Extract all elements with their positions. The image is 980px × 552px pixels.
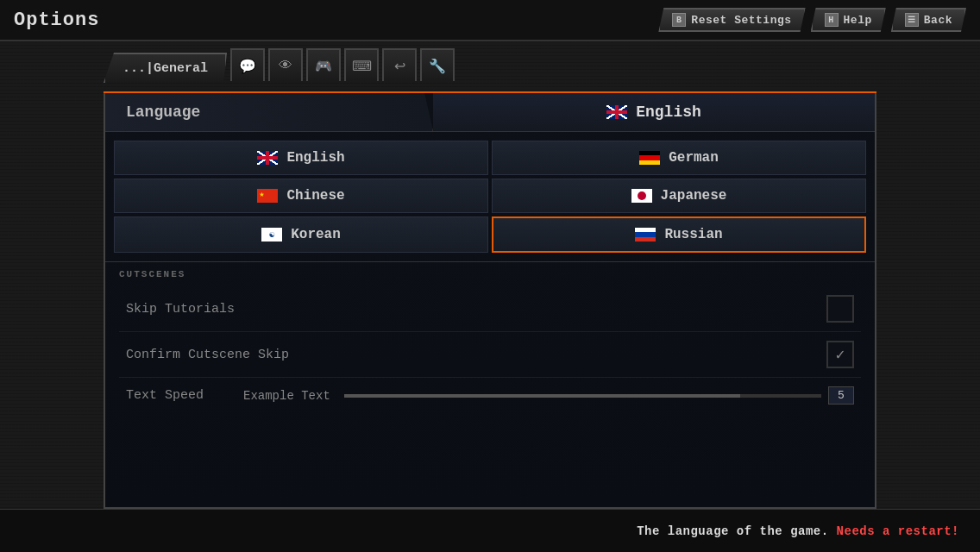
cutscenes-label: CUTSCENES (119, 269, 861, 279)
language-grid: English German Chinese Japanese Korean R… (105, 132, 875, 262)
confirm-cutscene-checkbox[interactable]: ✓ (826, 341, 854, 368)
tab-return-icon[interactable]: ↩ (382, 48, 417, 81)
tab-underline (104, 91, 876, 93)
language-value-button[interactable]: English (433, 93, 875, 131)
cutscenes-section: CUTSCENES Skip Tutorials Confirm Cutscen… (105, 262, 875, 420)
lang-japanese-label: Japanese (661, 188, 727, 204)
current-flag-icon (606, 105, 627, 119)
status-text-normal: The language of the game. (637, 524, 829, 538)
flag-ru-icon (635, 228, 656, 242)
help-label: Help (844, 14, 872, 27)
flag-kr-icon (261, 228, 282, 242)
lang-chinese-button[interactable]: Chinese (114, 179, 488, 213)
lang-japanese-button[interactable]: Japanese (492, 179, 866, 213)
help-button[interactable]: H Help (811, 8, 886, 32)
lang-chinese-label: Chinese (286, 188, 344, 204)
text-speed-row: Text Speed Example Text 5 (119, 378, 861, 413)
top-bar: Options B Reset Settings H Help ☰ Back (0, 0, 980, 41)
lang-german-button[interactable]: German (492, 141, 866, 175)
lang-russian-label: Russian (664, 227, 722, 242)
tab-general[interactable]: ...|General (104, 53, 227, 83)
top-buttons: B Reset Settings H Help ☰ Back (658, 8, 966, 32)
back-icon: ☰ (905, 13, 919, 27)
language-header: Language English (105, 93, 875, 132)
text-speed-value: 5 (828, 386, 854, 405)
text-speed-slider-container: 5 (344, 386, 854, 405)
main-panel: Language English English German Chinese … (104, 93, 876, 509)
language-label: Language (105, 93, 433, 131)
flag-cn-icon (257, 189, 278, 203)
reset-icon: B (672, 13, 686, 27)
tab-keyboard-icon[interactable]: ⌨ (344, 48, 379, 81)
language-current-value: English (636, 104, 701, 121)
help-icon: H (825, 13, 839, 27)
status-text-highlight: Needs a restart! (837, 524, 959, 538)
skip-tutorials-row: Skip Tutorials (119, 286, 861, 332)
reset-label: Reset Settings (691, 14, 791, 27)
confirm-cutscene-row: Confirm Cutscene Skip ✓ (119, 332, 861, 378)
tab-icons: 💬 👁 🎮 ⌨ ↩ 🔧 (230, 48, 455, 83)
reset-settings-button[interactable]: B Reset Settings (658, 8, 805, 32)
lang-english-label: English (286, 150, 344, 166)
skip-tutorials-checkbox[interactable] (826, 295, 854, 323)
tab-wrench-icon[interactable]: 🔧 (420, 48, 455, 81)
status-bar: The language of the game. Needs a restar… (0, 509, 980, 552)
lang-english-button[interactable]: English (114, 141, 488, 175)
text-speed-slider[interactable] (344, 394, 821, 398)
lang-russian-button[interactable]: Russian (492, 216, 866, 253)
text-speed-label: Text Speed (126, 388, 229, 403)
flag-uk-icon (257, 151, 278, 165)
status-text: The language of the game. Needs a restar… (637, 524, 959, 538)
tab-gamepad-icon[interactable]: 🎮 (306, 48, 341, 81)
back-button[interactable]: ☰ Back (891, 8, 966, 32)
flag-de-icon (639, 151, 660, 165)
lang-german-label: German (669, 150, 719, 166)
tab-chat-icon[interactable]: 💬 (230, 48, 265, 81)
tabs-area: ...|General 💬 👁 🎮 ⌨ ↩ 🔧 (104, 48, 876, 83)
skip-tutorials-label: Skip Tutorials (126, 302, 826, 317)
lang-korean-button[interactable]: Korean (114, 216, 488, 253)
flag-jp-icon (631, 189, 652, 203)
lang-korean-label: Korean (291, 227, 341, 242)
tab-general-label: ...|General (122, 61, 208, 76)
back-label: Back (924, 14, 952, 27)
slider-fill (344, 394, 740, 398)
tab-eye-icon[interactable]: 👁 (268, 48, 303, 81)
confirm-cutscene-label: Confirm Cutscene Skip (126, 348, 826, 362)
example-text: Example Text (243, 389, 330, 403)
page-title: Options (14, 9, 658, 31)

+++++

Reproduce the entries above word for word. Pictures stay out.

Extract all elements with their positions. The image is 980px × 552px pixels.
cutscenes-label: CUTSCENES (119, 269, 861, 279)
language-grid: English German Chinese Japanese Korean R… (105, 132, 875, 262)
confirm-cutscene-checkbox[interactable]: ✓ (826, 341, 854, 368)
tab-return-icon[interactable]: ↩ (382, 48, 417, 81)
tab-underline (104, 91, 876, 93)
language-value-button[interactable]: English (433, 93, 875, 131)
cutscenes-section: CUTSCENES Skip Tutorials Confirm Cutscen… (105, 262, 875, 420)
lang-japanese-label: Japanese (661, 188, 727, 204)
current-flag-icon (606, 105, 627, 119)
status-text-normal: The language of the game. (637, 524, 829, 538)
flag-ru-icon (635, 228, 656, 242)
help-label: Help (844, 14, 872, 27)
flag-kr-icon (261, 228, 282, 242)
lang-chinese-button[interactable]: Chinese (114, 179, 488, 213)
lang-japanese-button[interactable]: Japanese (492, 179, 866, 213)
help-button[interactable]: H Help (811, 8, 886, 32)
lang-chinese-label: Chinese (286, 188, 344, 204)
text-speed-row: Text Speed Example Text 5 (119, 378, 861, 413)
top-bar: Options B Reset Settings H Help ☰ Back (0, 0, 980, 41)
lang-german-button[interactable]: German (492, 141, 866, 175)
lang-russian-label: Russian (664, 227, 722, 242)
tab-general[interactable]: ...|General (104, 53, 227, 83)
top-buttons: B Reset Settings H Help ☰ Back (658, 8, 966, 32)
back-icon: ☰ (905, 13, 919, 27)
language-header: Language English (105, 93, 875, 132)
text-speed-value: 5 (828, 386, 854, 405)
text-speed-slider-container: 5 (344, 386, 854, 405)
main-panel: Language English English German Chinese … (104, 93, 876, 509)
language-label: Language (105, 93, 433, 131)
flag-cn-icon (257, 189, 278, 203)
reset-icon: B (672, 13, 686, 27)
tab-keyboard-icon[interactable]: ⌨ (344, 48, 379, 81)
language-current-value: English (636, 104, 701, 121)
help-icon: H (825, 13, 839, 27)
status-text-highlight: Needs a restart! (837, 524, 959, 538)
skip-tutorials-row: Skip Tutorials (119, 286, 861, 332)
reset-label: Reset Settings (691, 14, 791, 27)
confirm-cutscene-row: Confirm Cutscene Skip ✓ (119, 332, 861, 378)
tab-icons: 💬 👁 🎮 ⌨ ↩ 🔧 (230, 48, 455, 83)
reset-settings-button[interactable]: B Reset Settings (658, 8, 805, 32)
lang-english-label: English (286, 150, 344, 166)
skip-tutorials-checkbox[interactable] (826, 295, 854, 323)
tab-wrench-icon[interactable]: 🔧 (420, 48, 455, 81)
status-bar: The language of the game. Needs a restar… (0, 509, 980, 552)
lang-english-button[interactable]: English (114, 141, 488, 175)
text-speed-slider[interactable] (344, 394, 821, 398)
lang-russian-button[interactable]: Russian (492, 216, 866, 253)
text-speed-label: Text Speed (126, 388, 229, 403)
flag-uk-icon (257, 151, 278, 165)
status-text: The language of the game. Needs a restar… (637, 524, 959, 538)
tab-gamepad-icon[interactable]: 🎮 (306, 48, 341, 81)
back-button[interactable]: ☰ Back (891, 8, 966, 32)
flag-de-icon (639, 151, 660, 165)
lang-german-label: German (669, 150, 719, 166)
tab-chat-icon[interactable]: 💬 (230, 48, 265, 81)
tabs-area: ...|General 💬 👁 🎮 ⌨ ↩ 🔧 (104, 48, 876, 83)
skip-tutorials-label: Skip Tutorials (126, 302, 826, 317)
lang-korean-button[interactable]: Korean (114, 216, 488, 253)
flag-jp-icon (631, 189, 652, 203)
lang-korean-label: Korean (291, 227, 341, 242)
tab-general-label: ...|General (122, 61, 208, 76)
back-label: Back (924, 14, 952, 27)
slider-fill (344, 394, 740, 398)
tab-eye-icon[interactable]: 👁 (268, 48, 303, 81)
confirm-cutscene-label: Confirm Cutscene Skip (126, 348, 826, 362)
example-text: Example Text (243, 389, 330, 403)
page-title: Options (14, 9, 658, 31)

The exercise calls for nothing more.